New laws in NSW have extended to the media a ‘presumption in favour’ of being allowed to broadcast final court proceedings such as the sentencing of offenders in certain criminal cases. A ‘presumption in favour’ means that applications should be granted unless there are good reasons for their refusal. However, not all judges are apparently willing to open their doors.
The ABC recently reported the denial by Downing Centre District Court of applications by several media organisations to film the sentencing of the former Bega Cheese CEO, Maurice Van Ryn. Van Ryn pleaded guilty to committing child sexual abuse between 2003 and 2014.
His sentencing is a matter of great public interest, but the District Court Judge nevertheless refused to allow the proceedings to be filmed.
Broadcasting laws in NSW
NSW has led the way in Australia with broadcasting laws allowing the filming of court proceedings. The new laws allow media organisations to apply to the court for permission to film the final proceedings in criminal cases and judgements in civil cases in the supreme and district courts.
The new laws give broadcasting organisations a presumption in favour of allowing their application.
The NSW Justice Department notes the limits placed on the presumption of broadcast within the NSW legislation. It states that proceedings will not be broadcast where:
- The identities of jurors, protected witnesses or victims would be revealed.
- Significant material subject to suppression orders, or material that would prejudice other trials or police investigations, is involved.
- The safety or security of someone would be put at risk.
- The chief judge or justice has directed the proceedings can’t be broadcast due to the detrimental effect on the orderly administration of the court.
The passing of the new laws created hope for a system of more open justice and judicial transparency, but the power to open the doors to the media still lies with the court.
What happens at a sentencing hearing?
The final proceeding of a criminal case is the sentencing hearing.
A sentence hearing is not as simple as a judge giving the terms of punishment to the accused, which is called the ‘judgment’.
A sentence hearing normally involves a lot of dialogue from both the prosecution and the defence.
It may include:
- The reading of victim impact statements.
- Testimony from character referees, psychologists, family members and others.
- Submissions from both parties about aggravating and mitigating factors of the offence.
- Reading of exerts from reports of psychiatrist or psychologists.
- Details about past offences and time, and
- Submissions from the defence about the appropriate sentence.
When sentencing an accused, the court must take into account a whole range of factors, including:
- The facts and circumstances of the offence.
- The personal situation and other personal relevant factors of the offender.

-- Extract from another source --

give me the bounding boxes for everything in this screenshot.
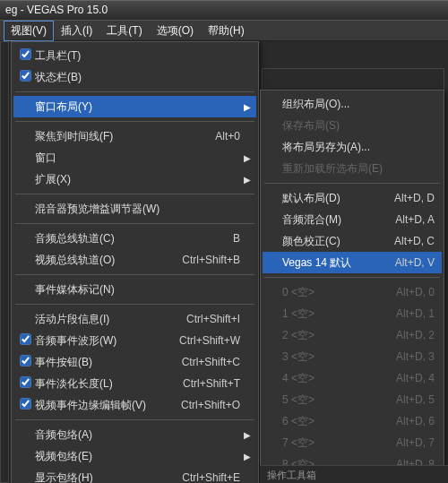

- The relevant sentencing laws, including the maximum penalties, any ‘standard non parole period’, any sentencing statistics, similar cases etc, and
- Time already served for the current offence.
Unless a person has experienced a sentence hearing before, they are often surprised by the amount of information that is brought before the court – which is essential to enable the sentencing judge to make a fully-informed determination regarding the appropriate penalty.
Should Van Ryn’s sentencing judgement be broadcast?
Van Ryn’s case is a criminal matter, and so the presumptions of permission to broadcast are present. However, the case would also appear to fall under the exceptions in regard to identifying the victims.
But in this case, the victims’ families actually criticised the decision not to allow the broadcast of the sentencing hearing, releasing a statement stating they had not been told about the application.
“We understand only too well the importance of protecting the identity of the child victims of Maurice Van Ryn,” the families said.
“However, it is our understanding that the judge would be equally bound by the requirements of the court to protect their identities and this could be achieved by prudent wording of his sentencing decision.”
The statement, as reported by the ABC, also said that some recent sentences had not met community expectations, and broadcasting sentencing hearings put the judiciary under greater public scrutiny.
Balancing the needs of the parties
While shining a light on the judicial process so it is more transparent and the public can see how a particular sentence is arrived at is a good thing, the judge must also take into account the competing factors already listed.
Although in this case, the families of the victims were supportive of the proceedings being broadcast, the protection of victims from further harm from the potentially sensitive dialogue that is likely to occur in sentencing hearings is a consideration when permission is sought by the media.
What about the public interest?
It must be noted that the broadcast of the sentencing hearing is unlikely to have an enormous impact on the concept of the ‘public interest’ either way. This is because even if permission to broadcast proceedings is denied, the media is still able to attend and report on the outcome.
Indeed, the court will remain open to the public in most cases. This means that any person can attend, witness and report about the proceedings.
However, it must be said that there are exceptions to the general rule that courts are ‘open to the public’, and these include some cases of a sexual nature, those which involve children and others where suppression orders have been made.
The provisions for broadcasting court proceedings are relatively new in Australia, and it remains to be seen how often, and in what circumstances, sentencing proceedings will be televised in the future.